Tag: talking to someone

  • What’s the Best Way to Deal with Negative Thoughts?

    What’s the Best Way to Deal with Negative Thoughts?

    The best way to deal with negative thoughts is not to pretend they are not there.

    I know that because I have tried.

    I have tried to push them down.

    Tried to laugh them off.

    I tried to tell myself I was fine when I knew I wasn’t 

    It worked for a while.

    Until it didn’t.

    It could be anything: a word, a look, clutter, anything 

    A moment that should not have mattered as much as it did.

    And suddenly all those buried thoughts, all that hurt, all that anger, all that disappointment came rushing out at once. Sometimes toward someone who did not deserve to receive what I had refused to deal with.

    That is the danger of burying things.

    They do not stay buried.

    Negative thoughts are not always the enemy. Sometimes they are messengers. Sometimes they are telling us there is something we have not faced, something we have not grieved, something we have not forgiven, something we have been carrying too long without admitting how heavy it has become.
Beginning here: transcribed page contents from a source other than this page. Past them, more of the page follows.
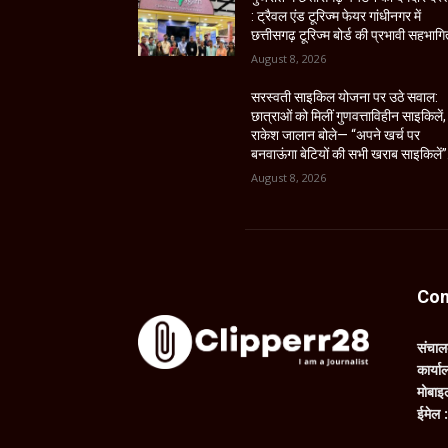
: ट्रैवल एंड टूरिज्म फेयर गांधीनगर में
छत्तीसगढ़ टूरिज्म बोर्ड की प्रभावी सहभागि
August 8, 2026
सरस्वती साइकिल योजना पर उठे सवाल:
छात्राओं को मिलीं गुणवत्ताविहीन साइकिलें,
राकेश जालान बोले— “अपने खर्च पर
बनवाऊंगा बेटियों की सभी खराब साइकिलें”
August 8, 2026
Con
संचा
कार्य
मोबाइ
ईमेल 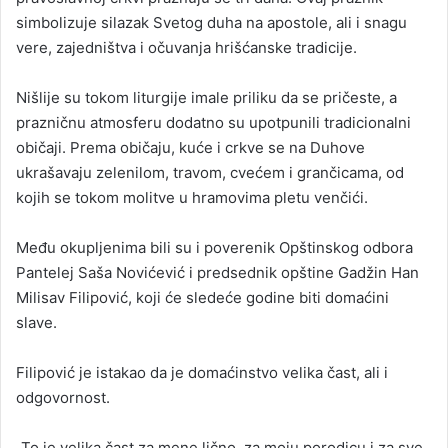
simbolizuje silazak Svetog duha na apostole, ali i snagu
vere, zajedništva i očuvanja hrišćanske tradicije.
Nišlije su tokom liturgije imale priliku da se pričeste, a
prazničnu atmosferu dodatno su upotpunili tradicionalni
običaji. Prema običaju, kuće i crkve se na Duhove
ukrašavaju zelenilom, travom, cvećem i grančicama, od
kojih se tokom molitve u hramovima pletu venčići.
Među okupljenima bili su i poverenik Opštinskog odbora
Pantelej Saša Novićević i predsednik opštine Gadžin Han
Milisav Filipović, koji će sledeće godine biti domaćini
slave.
Filipović je istakao da je domaćinstvo velika čast, ali i
odgovornost.
„To je velika čast za mene lično, za moju porodicu i za sve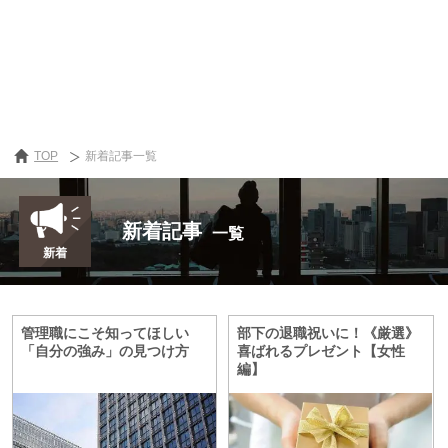
TOP
新着記事一覧
新着記事
一覧
管理職にこそ知ってほしい
部下の退職祝いに！《厳選》
「自分の強み」の見つけ方
喜ばれるプレゼント【女性
編】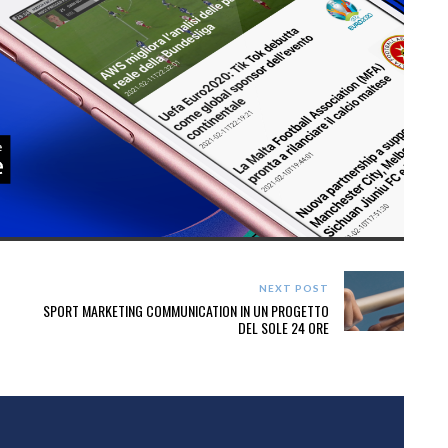
NEXT POST
SPORT MARKETING COMMUNICATION IN UN PROGETTO
DEL SOLE 24 ORE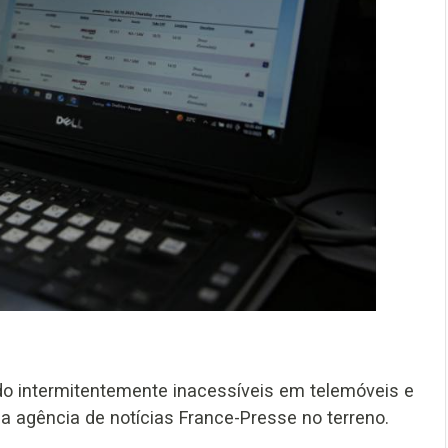
do intermitentemente inacessíveis em telemóveis e
a agência de notícias France-Presse no terreno.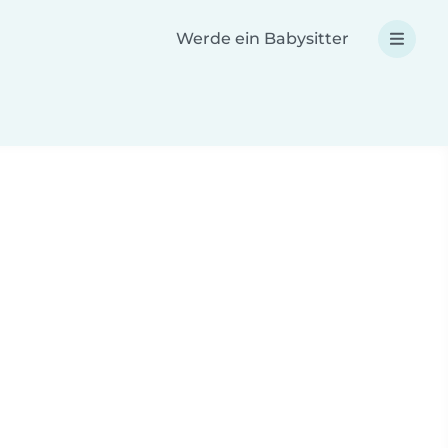
Werde ein Babysitter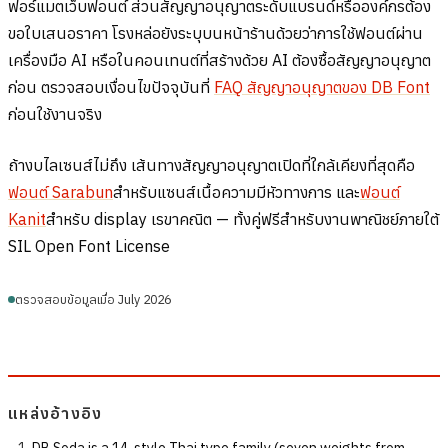
ฟอร์แมตเว็บฟอนต์ ส่วนสัญญาอนุญาตระดับแบรนด์หรือองค์กรต้อง
ขอใบเสนอราคา โรงหล่อยังระบุบนหน้าร้านด้วยว่าการใช้ฟอนต์ผ่าน
เครื่องมือ AI หรือในคอนเทนต์ที่สร้างด้วย AI ต้องซื้อสัญญาอนุญาต
ก่อน ตรวจสอบเงื่อนไขปัจจุบันที่
FAQ สัญญาอนุญาตของ DB Font
ก่อนใช้งานจริง
ถ้างบไลเซนส์ไม่ถึง เส้นทางสัญญาอนุญาตเปิดที่ใกล้เคียงที่สุดคือ
ฟอนต์ Sarabun
สำหรับแซนส์เนื้อความมีหัวทางการ และ
ฟอนต์
Kanit
สำหรับ display เรขาคณิต — ทั้งคู่ฟรีสำหรับงานพาณิชย์ภายใต้
SIL Open Font License
ตรวจสอบข้อมูลเมื่อ July 2026
แหล่งอ้างอิง
DB Soda is a 14-style Thai type family (seven weights from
    The first step is to deal with them.

    Not while you are in the middle of the fire.

    Not while your emotions are loud and your judgment is clouded.

    But when you can sit with yourself honestly.

    When you can ask, Why did that hurt me? Why did that thought come back? What am I afraid of? What am I still holding onto?

    There is strength in being able to sit alone with your thoughts.

    But there is also wisdom in knowing when not to sit with them alone forever.

    There is nothing wrong with talking to someone.

    For me, it took A counselor.

    Someone safe enough to hear you without making you feel small.

    I know sometimes that sounds like a lot. Especially when you are used to keeping things to yourself. Especially when silence has become a kind of armor. But silence can also become a prison if we never let anything out.

    Negative thoughts are like poison when they stay trapped inside you.

    They change you

    They make love feel suspicious.

    They make peace feel temporary.

    So the best way I know to deal with negative thoughts is to stop pretending they are harmless just because no one else can see them.

    Name them.

    Sit with them.

    Let the emotion pass long enough for you to think clearly.

    Then deal with what is underneath.

    And when it becomes too heavy, talk to someone.

    That is not a weakness.

    That is maintenance of the soul.